Lets consider user_id = 1

In [358]:
item_sim_result=predict(data_matrix,item_similarity)
user_1_recs=item_sim_result[0].argsort()[:5]

for i in user_1_recs:
    print(items['movie title'].loc[i+1])


Raiders of the Lost Ark (1981)
Empire Strikes Back, The (1980)
Back to the Future (1985)
Monty Python and the Holy Grail (1974)
Pulp Fiction (1994)


These movies mainly fall in the Action, Sci Fi, Comedy and Drama categories whihc were the top 4 genres we identified for user 1 in the content based filtering exercise as well. 
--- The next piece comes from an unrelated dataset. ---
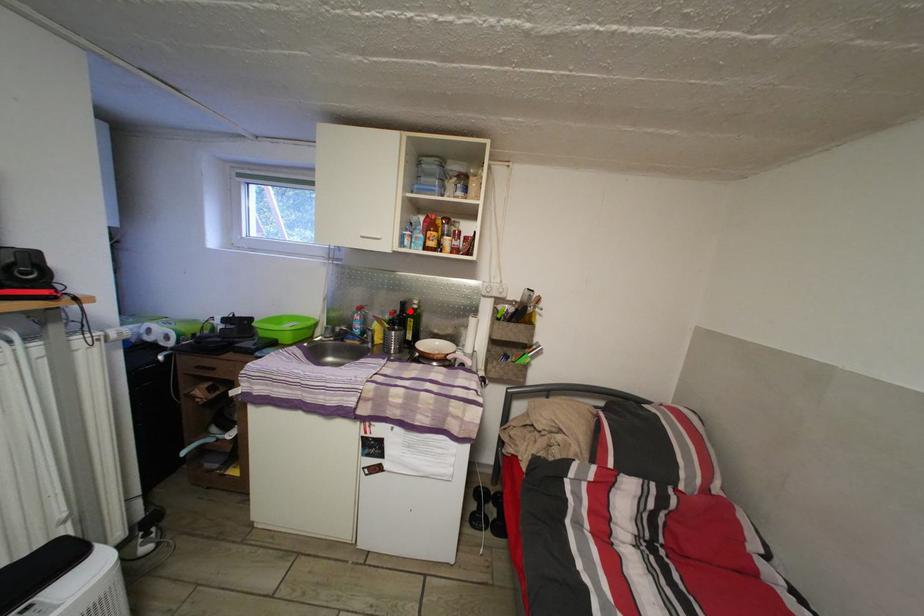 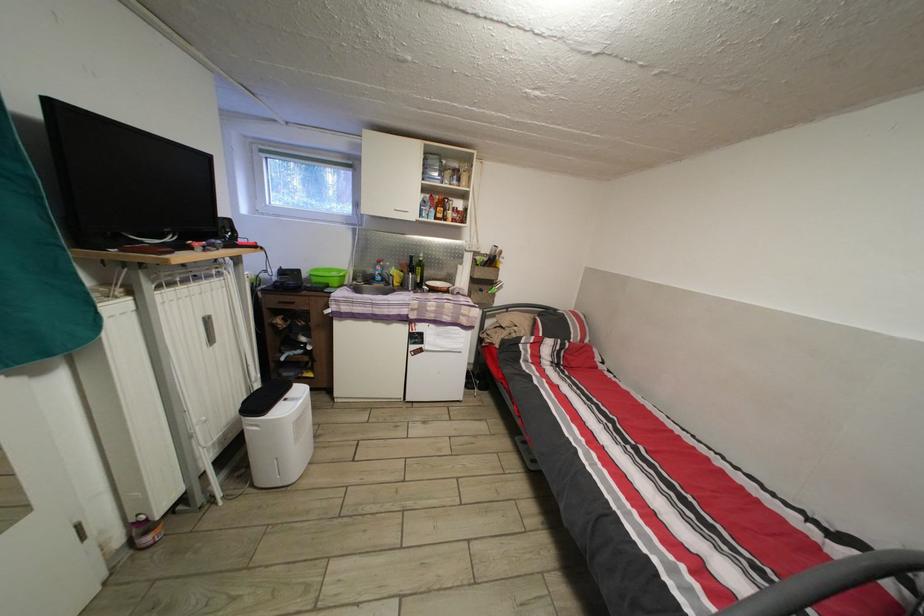 The point at the highlighted location is marked in the first image. Where is the corresponding point in the second image?

(419, 265)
### Next, lets build a user-user collaborative filter

First, we need a user-user similarity matrix. This will be 943 x 943 in size to represent the similarity between each pair of users based on their movie watching data.

In [109]:
user_similarity = pairwise_distances(data_matrix, metric='cosine')
user_similarity.shape

(943, 943)

In [422]:
#lets find users most similar to user 1 and call them his buddies
user_1_buddies=user_similarity[0].argsort()[:5]
user_1_buddies #index not user-id

array([  0, 915, 863, 267,  91], dtype=int64)
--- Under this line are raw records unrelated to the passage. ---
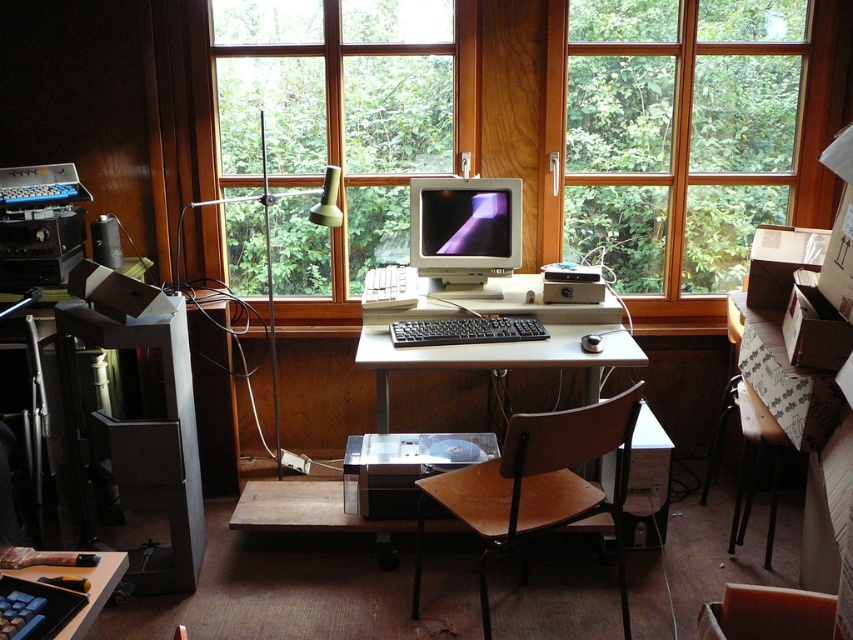 Question: Which point is farther from the camera taking this photo?

Choices:
 (A) (84, 576)
 (B) (621, 22)
 (C) (451, 289)

Answer: (B)

Question: Does transparent glass window at center appear on the left side of matte gray monitor at center?

Choices:
 (A) yes
 (B) no

Answer: (B)

Question: Which point appears farthest from the camera in this image?

Choices:
 (A) (670, 28)
 (B) (505, 497)

Answer: (A)

Question: Is black plastic printer at center to the right of matte silver monitor at center from the viewer's perspective?

Choices:
 (A) no
 (B) yes

Answer: (A)

Question: Is transparent glass window at center to the right of brown wood swivel chair at center from the viewer's perspective?

Choices:
 (A) no
 (B) yes

Answer: (B)

Question: Which point is farther from the camera taking this photo?

Choices:
 (A) (434, 16)
 (B) (772, 33)
 (C) (421, 436)
 (D) (428, 483)

Answer: (B)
We need a predict function as before to find the user prediction matrix. However, the issue is shape compatibility between user similarity matrix (943x943) and the data matrix (943 x 1062)

In [417]:
def predict_useruser(data, similarity):
    mean_user_rating = data.mean(axis=1) #shape 943
    mean_user_rating=mean_user_rating[:,np.newaxis] #shape 943x1
    
    #we use np.newaxis so that mean_user_rating has same format as ratings
    ratings_diff = (data - mean_user_rating) #943x1682

    pred = mean_user_rating + similarity.dot(ratings_diff) / np.array([np.abs(similarity).sum(axis=1)]).T
   
    return pred

In [453]:
user_sim_result=predict_useruser(data_matrix,user_similarity)
user_sim_result.shape
user_1_recs=user_sim_result[0].argsort()[:5]

for i in user_1_recs:
    print(items['movie title'].loc[i+1])


(943, 1682)
Nobody Loves Me (Keiner liebt mich) (1994)
Police Story 4: Project S (Chao ji ji hua) (1993)
Bloody Child, The (1996)
Power 98 (1995)
Butterfly Kiss (1995)


In [444]:
#recommendations for user id 916 (index 915)
user_916_recs=user_sim_result[915].argsort()[:5]

for i in user_916_recs:
    print(items['movie title'].loc[i+1])


Scream of Stone (Schrei aus Stein) (1991)
Butterfly Kiss (1995)
Police Story 4: Project S (Chao ji ji hua) (1993)
Power 98 (1995)
Bloody Child, The (1996)


We have checked that user 1 and user 916, who are very similar as per their user-user similarity score, have similar recommendations.

### Limitations of Collaborative Recommendation system
1) A collaborative recommedation system works great when user or item data is available. It fails to deal with the cold start problem, where initially for a new user or new movie, we dont have any interaction data.

2) They are not as transparent as content based models, where the similarity between movies or items can be easily compared baed on domain knowledge. These systems are more complex.

However, these are very popular models taht are widely being used today and very successful in predicting user preferences.